Tuesday, April 2, 2024

travel: day 1 in washington, d.c.

I'm in the city from part of my youth in the Mid Atlantic states. The international airport is so close to the city. I only remember Dulles National Airport in Virginia from my childhood. From the taxi, I could see the iconic sites of the National Monument and the Capitol.

 

I was especially excited to drive by the National Gallery of Art. I think tomorrow is going to be devoted just to the National Gallery of Art or what has been renamed the Smithsonian Museum of American Art.

 
And then I arrived at my hotel, weirdly reminiscent of my stay in Japantown in Los Angeles this past February. I asked the hotel clerk if the bar was really serving raw oysters. She said that it was not the season but that she of knew of a great place with water views.

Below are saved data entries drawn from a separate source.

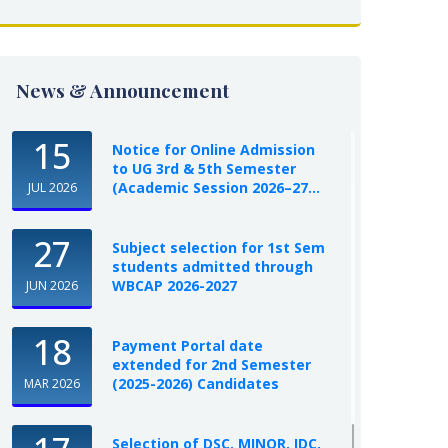
News & Announcement
15
Notice for Online Admission
to UG 3rd & 5th Semester
(Academic Session 2026–27...
JUL 2026
27
Subject selection for 1st Sem
students admitted through
WBCAP 2026-2027
JUN 2026
18
Payment Portal date
extended for 2nd Semester
(2025-2026) Candidates
MAR 2026
Selection of DSC, MINOR, IDC,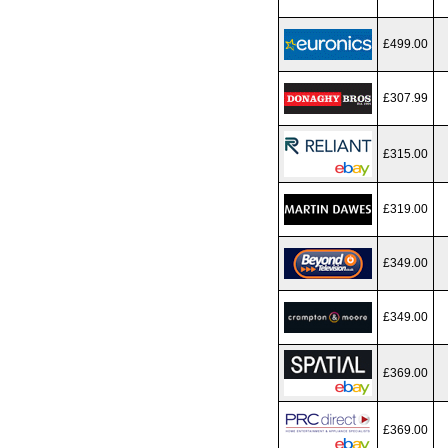
£499.00
£307.99
£315.00
£319.00
£349.00
£349.00
£369.00
£369.00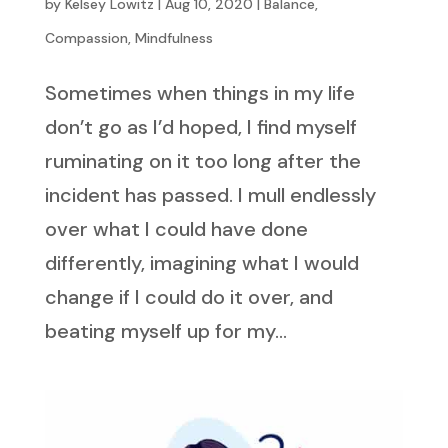
by
Kelsey Lowitz
|
Aug 10, 2020
|
Balance
,
Compassion
,
Mindfulness
Sometimes when things in my life
don’t go as I’d hoped, I find myself
ruminating on it too long after the
incident has passed. I mull endlessly
over what I could have done
differently, imagining what I would
change if I could do it over, and
beating myself up for my...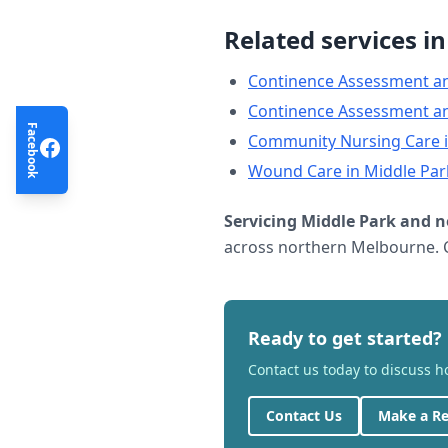
Related services i
Continence Assessment a
Continence Assessment a
Facebook
Community Nursing Care
Wound Care
in
Middle Par
Servicing
Middle Park
and n
across northern Melbourne. C
Ready to get started?
Contact us today to discuss 
Contact Us
Make a Re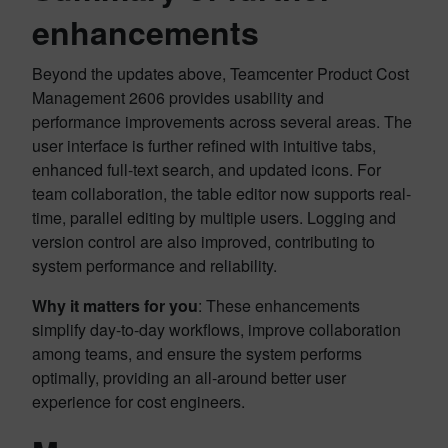
enhancements
Beyond the updates above, Teamcenter Product Cost
Management 2606 provides usability and
performance improvements across several areas. The
user interface is further refined with intuitive tabs,
enhanced full-text search, and updated icons. For
team collaboration, the table editor now supports real-
time, parallel editing by multiple users. Logging and
version control are also improved, contributing to
system performance and reliability.
Why it matters for you
: These enhancements
simplify day-to-day workflows, improve collaboration
among teams, and ensure the system performs
optimally, providing an all-around better user
experience for cost engineers.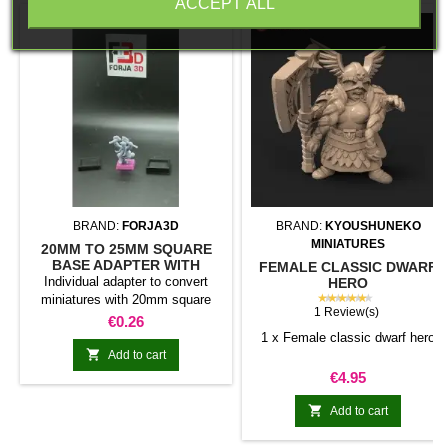
ACCEPT ALL
BRAND:
FORJA3D
BRAND:
KYOUSHUNEKO
MINIATURES
20MM TO 25MM SQUARE
BASE ADAPTER WITH
FEMALE CLASSIC DWARF
MAGNET
Individual adapter to convert
HERO
★★★★★
miniatures with 20mm square
1 Review(s)
bases to 25mm bases. optional
Price
€0.26
magnet. Random colors
1 x Female classic dwarf hero

Add to cart
Price
€4.95

Add to cart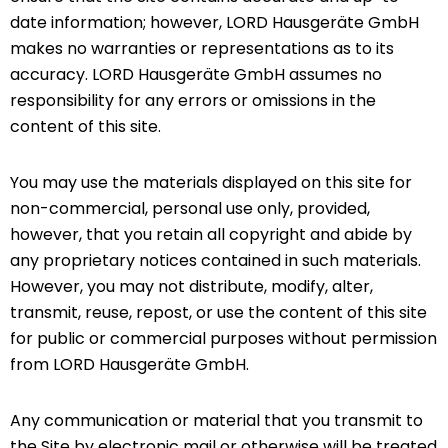
date information; however, LORD Hausgeräte GmbH
makes no warranties or representations as to its
accuracy. LORD Hausgeräte GmbH assumes no
responsibility for any errors or omissions in the
content of this site.
You may use the materials displayed on this site for
non-commercial, personal use only, provided,
however, that you retain all copyright and abide by
any proprietary notices contained in such materials.
However, you may not distribute, modify, alter,
transmit, reuse, repost, or use the content of this site
for public or commercial purposes without permission
from LORD Hausgeräte GmbH.
Any communication or material that you transmit to
the Site by electronic mail or otherwise will be treated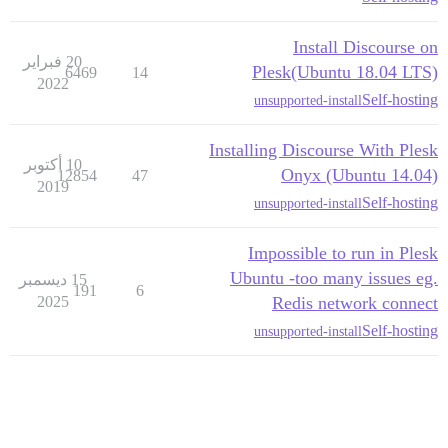
Install Discourse on
20 فبراير
Plesk(Ubuntu 18.04 LTS)
6469
14
2022
Self-hosting
unsupported-install
Installing Discourse With Plesk
10 أكتوبر
Onyx (Ubuntu 14.04)
12854
47
2019
Self-hosting
unsupported-install
Impossible to run in Plesk
Ubuntu -too many issues eg.
15 ديسمبر
191
6
2025
Redis network connect
Self-hosting
unsupported-install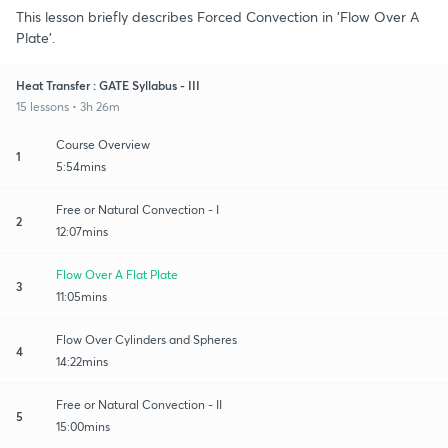
This lesson briefly describes Forced Convection in 'Flow Over A
Plate'.
Heat Transfer : GATE Syllabus - III
15 lessons • 3h 26m
Course Overview
1
5:54mins
Free or Natural Convection - I
2
12:07mins
Flow Over A Flat Plate
3
11:05mins
Flow Over Cylinders and Spheres
4
14:22mins
Free or Natural Convection - II
5
15:00mins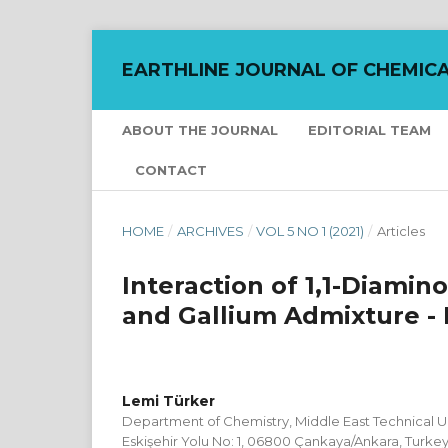
EARTHLINE JOURNAL OF CHEMICA
ABOUT THE JOURNAL
EDITORIAL TEAM
CONTACT
HOME
/
ARCHIVES
/
VOL 5 NO 1 (2021)
/
Articles
Interaction of 1,1-Diami
and Gallium Admixture -
Lemi Türker
Department of Chemistry, Middle East Technical Uni
Eskişehir Yolu No: 1, 06800 Çankaya/Ankara, Turke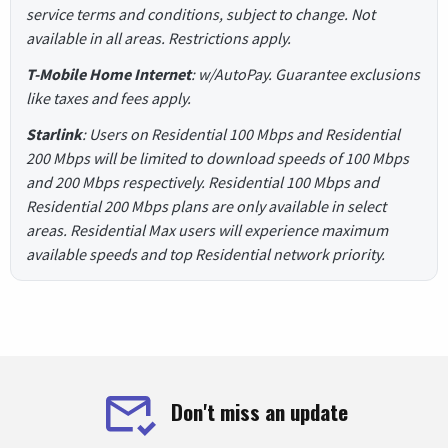
service terms and conditions, subject to change. Not
available in all areas. Restrictions apply.
T-Mobile Home Internet
: w/AutoPay. Guarantee exclusions
like taxes and fees apply.
Starlink
: Users on Residential 100 Mbps and Residential
200 Mbps will be limited to download speeds of 100 Mbps
and 200 Mbps respectively. Residential 100 Mbps and
Residential 200 Mbps plans are only available in select
areas. Residential Max users will experience maximum
available speeds and top Residential network priority.
Don't miss an update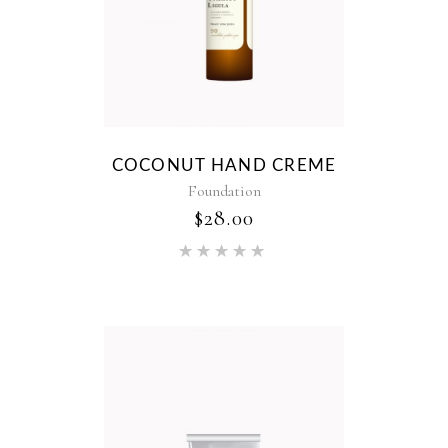
COCONUT HAND CREME
Foundation
$
28.00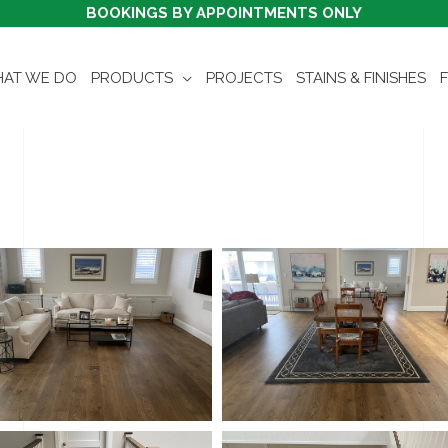
BOOKINGS BY APPOINTMENTS ONLY
AT WE DO
PRODUCTS
PROJECTS
STAINS & FINISHES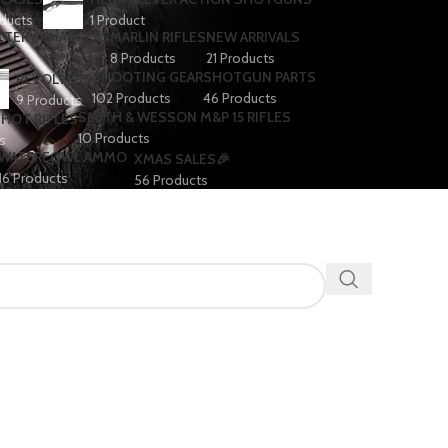
ducts
1 Product
TTERY CHARGERS
MARLIN RIFLES
NEW ARRIVALS
8 Products
21 Products
SHOOTING GEAR
SHOTGUN PARTS
REVOLVERS
102 Products
46 Products
9 Products
SMITH & WESSON M&P 15 RIFLES
SHOT RIFLES
10 Products
s
WATERFOWL AMMO
XMAS SALES🎉
16 Products
56 Products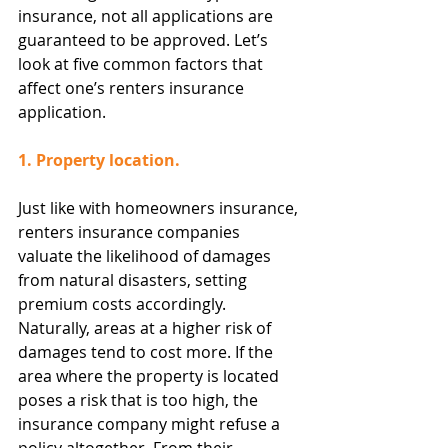
insurance, not all applications are 
guaranteed to be approved. Let’s 
look at five common factors that 
affect one’s renters insurance 
application.
1. Property location.
Just like with homeowners insurance, 
renters insurance companies 
valuate the likelihood of damages 
from natural disasters, setting 
premium costs accordingly. 
Naturally, areas at a higher risk of 
damages tend to cost more. If the 
area where the property is located 
poses a risk that is too high, the 
insurance company might refuse a 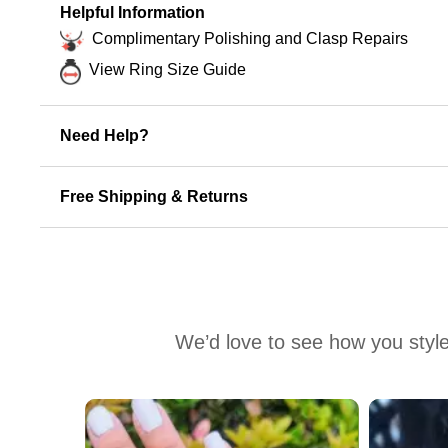
Helpful Information
Complimentary Polishing and Clasp Repairs
View Ring Size Guide
Need Help?
Free Shipping & Returns
We’d love to see how you style
Media Carousel
Carousel with product photos. Use the previous and next buttons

Really Chinatown in D.C. is just a street
  
Even the view from my microtel room was similar to my visit to L.A. of a Chinese restaurant.
 
Even though I was jet lagged after flying into Ronald Reagan Washington National Airport, I dragged my ass as much as I could walk from my hotel in Chinatown past most of the Smithsonian museums to the National Mall before finally pooping out at the Jefferson Memorial, where I called a Lyft. And I could not stop taking photos as I was walking. I saw a Spanish tapas place called Boqueria that I debated stopping in for lunch, but just kept walking and happened upon Jose Andres' mezze/Mediterranean restaurant.
                                  
I thrilled again at running into the National Art Gallery, and up close and not from the backseat of a taxi, it's much more expansive.
 
I love that there are so many museums to visit in this city.
There was a Roy Lichtenstein sculpture (the same one?) as the one I saw at the High Museum in Atlantic, but I thrilled to this giant eraser, the kind of which I'd had as a kid...I remember that brush for getting rid of all the rubber leavings.
And why is this Art Nouveau metalwork (the entrance to an underground train station?) in the sculpture garden?
 
....and oh my, the National Museum of African American History and Culture.
 
Yeah I didn't expect to walk as far as the National Mall....and maybe the Bureau of Engraving and Printing would be interesting, but it's about the making of currency.
 
I ended up walking all the way to the Jefferson Memorial in Potomac Park, thinking with each mile that I was going to be that much closer to the Wharf.
I finally called a Lyft to take me to the Wharf where I ate lunch at Hank's Oyster Bar. Not pictured is the oyster po'boy, which were 4 delectable fried oysters nestled into a toasted butter split roll with creamy spinach. Really it was like Oysters Rockefeller.
 
I kinda want to return to the Wharf and eat raw oysters and an oyster po'boy at the Rappahannock Oyster Bar and take pictures later of the actual seafood market. I took the $2 metro bus back to my hotel on the advice of my Lyft driver, and I was so tired that I took a 2-hour nap back in my hotel room. I wasn't hungry when I woke, but knew I would be later and decided to eat Chinese for dinner. I'd read a review of Reren's in Eater DC months ago, and it was a total hole-in-the-wall, but I was glad to have chosen it. I was torn between the spicy eggplant and the signature noodle dish. I probably will return just to try their Dan Dan noodles.
And omigosh, my wine pour was so big! A lot more Chardonnay than the Sauvignon Blanc I sipped with my oysters meal. I ended up choosing the eggplant. Coulda used more chilies, but I got my vitamin C in the red bell peppers. I liked the few bamboo shoots and wood ear mushrooms in the dish.
 
When I return for dinner again, maybe the "lamen" though I find it odd for a Chinese restaurant to serve edamame and noodle soup bowls that are Japanese. I ear hustled all the conversations in the restaurant of white and immigrant or African American patrons dining together.